Is The iPod An iFad?

Bill Gates thinks the iPod is a passing fad. He thinks the future belongs to music-playing mobile phones.

If you think about the statement, it really is two statements:

  • Mobile phones will eventually take over playing music from standalone players.
  • Apple will lose that competition.

    The first statement is pretty straightforward, and Mr. Gates is probably quite correct. Why carry two devices when you can carry just one? Such a device might be a little on the heavy/clumsy side today, but innovations like perpendicular hard drives ought to take care of that.

    Of course, that doesn’t mean Apple can’t come up with an iPhone in due course, so a shifted format doesn’t condemn Apple.

    Or does it?

    Battle Reenactment

    I don’t know if people do this elsewhere in the world, but at least in the United States, there are people who like to reenact battles, as in getting dressed in Union or Confederate uniforms and refighting the Battle of Gettysburg.

    What does this have to do with Bill Gates and Apple? Well, that’s just what Bill Gates wants to do with Apple again. He wants to refight Little Stevie Jobs again on the same grounds as the PC vs. Mac battle of the Eighties.

    He’s not even trying to hide it, from the link above:

    “You can make parallels with computers. Apple was once very strong in this field, with its Macintosh and its graphical user interface — like the iPod today — and then lost its position.”

    This is trash-talking without the trash. I (use any slangish synonum or phrase for “beat”) you before and I’m going to (repeat earlier insturction) you again, and you can’t stop me.

    I wonder if Little Stevie is now going to ban Microsoft books from the Apple Store, too.

    Well, is this history repeating itself?

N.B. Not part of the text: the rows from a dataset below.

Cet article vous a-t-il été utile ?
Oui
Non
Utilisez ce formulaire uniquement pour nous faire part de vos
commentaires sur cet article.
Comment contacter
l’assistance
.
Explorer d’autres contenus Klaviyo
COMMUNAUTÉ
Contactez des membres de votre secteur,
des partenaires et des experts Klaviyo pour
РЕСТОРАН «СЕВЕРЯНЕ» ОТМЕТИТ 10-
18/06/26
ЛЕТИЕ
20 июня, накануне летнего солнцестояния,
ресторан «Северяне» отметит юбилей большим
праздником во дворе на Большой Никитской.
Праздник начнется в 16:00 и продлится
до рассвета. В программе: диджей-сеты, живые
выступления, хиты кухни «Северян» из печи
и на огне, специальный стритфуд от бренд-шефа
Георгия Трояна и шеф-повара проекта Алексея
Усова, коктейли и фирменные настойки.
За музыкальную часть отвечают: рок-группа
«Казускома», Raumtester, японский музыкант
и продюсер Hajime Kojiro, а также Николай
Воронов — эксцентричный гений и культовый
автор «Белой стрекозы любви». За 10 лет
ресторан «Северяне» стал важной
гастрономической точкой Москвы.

  • Microsoft is trying to make arrangements with mobile phone makers left and right. At the same time, they’ve certainly have made sure that non-iPod music players will play WMA files.

    Mobile phone makers have been more wary of MS than those making music players, but you don’t need to sell your soul to Redmond just to be able to play WMA files. Besides, any music player needs to play something usually legal, and Apple won’t let them incorporate AAC technology into their players (just like MacOS was never an option for a PC), so where else can they go?

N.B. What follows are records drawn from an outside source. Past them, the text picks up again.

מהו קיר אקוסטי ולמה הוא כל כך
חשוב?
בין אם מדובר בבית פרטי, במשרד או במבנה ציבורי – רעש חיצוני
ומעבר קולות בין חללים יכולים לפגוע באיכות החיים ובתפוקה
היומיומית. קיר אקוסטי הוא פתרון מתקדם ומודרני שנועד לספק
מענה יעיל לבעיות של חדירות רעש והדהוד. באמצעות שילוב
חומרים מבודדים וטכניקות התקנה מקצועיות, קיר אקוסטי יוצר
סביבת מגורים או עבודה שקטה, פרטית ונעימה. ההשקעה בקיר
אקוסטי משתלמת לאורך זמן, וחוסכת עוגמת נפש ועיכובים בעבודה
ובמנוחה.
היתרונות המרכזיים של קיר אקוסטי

    When the time comes for musical mobile phones, the phone makers will certainly have no problem licensing whatever technology they need from MS and go about their business, just like PC clone-makers did twenty years ago.

    And what will Apple do? Why, if the past is any indication of the future, they’ll come up with an iPhone, and if you want Apple technology, you buy an iPhone (or maybe one or two rebadged ones). Period. Just like if we wanted Apple technology fifteen-twenty years ago, you bought a Mac. Period.

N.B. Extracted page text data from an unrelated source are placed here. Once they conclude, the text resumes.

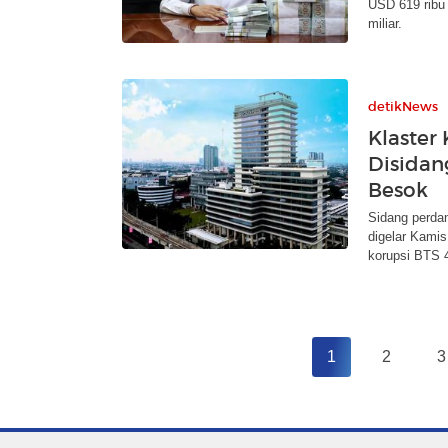
USD 619 ribu 
miliar.
detikNews
Klaster
Disidan
Besok
Sidang perda
digelar Kami
korupsi BTS 
1
2
3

    So then it will be Apple against the rest of the mobile phone industry, most if not of which will under MS’s banner simply because Little Stevie cannot play well with others.

    Different players, same plot. Proprietary vs. an effectively open standard. No wonder why Bill is salivating. He no more expects Apple to win this time around than a Civil War reenactor wearing a Union Army uniform expects the South to win the next Battle of Gettysburg.

    Is it exactly the same?

    The iLegal Standard

    Mr. Gates’ reenactment would in all likelihood come true if the Battle of the Musical Mobile Phones came down to an army of WMA-players against an AAC-iPhone.

    However, there’s a third player in this game, one only backed by the customers. That player is called MP3, and it’s like a nuclear superpower in this battle.

    Ask yourself this: How many iPods do you think would have been sold if they didn’t also play MP3s? No matter how cool-looking and handling it is, that wouldn’t have been good enough for the vast majority of current iPod users.

    This is just as true for any other player out there, but it is especially ironic that a company hellbent on preserving its intellectual property standards is so dependent on a thieves’ standard.

    (Spare me the “MP3 is a legal standard. emails” Yes, it is. Many “illegal” drugs are legal, too, under certain medical circumstances, but that doesn’t make buying some on the street and indulging OK.

    So long as MP3 remains the de facto standard, Bill won’t get quite the battle he wants.

    That doesn’t mean Apple won’t lose. It probably will, but they won’t be beaten by Bill, but rather by Samsung, Nokia and Company building more appealing phones than Apple. Given that Samsung, Nokia and Company are already in full-scale war trying to build the coolest-looking and -acting phones, they are far more formidable competition for coolness than, say, Dell.

    Bill’s real enemy in the music field isn’t Apple. It’s MP3. Bill can’t win unless it gets KOd, and he can’t do it.

    Remember that over the next few years when DRM in under discussion by governmental types.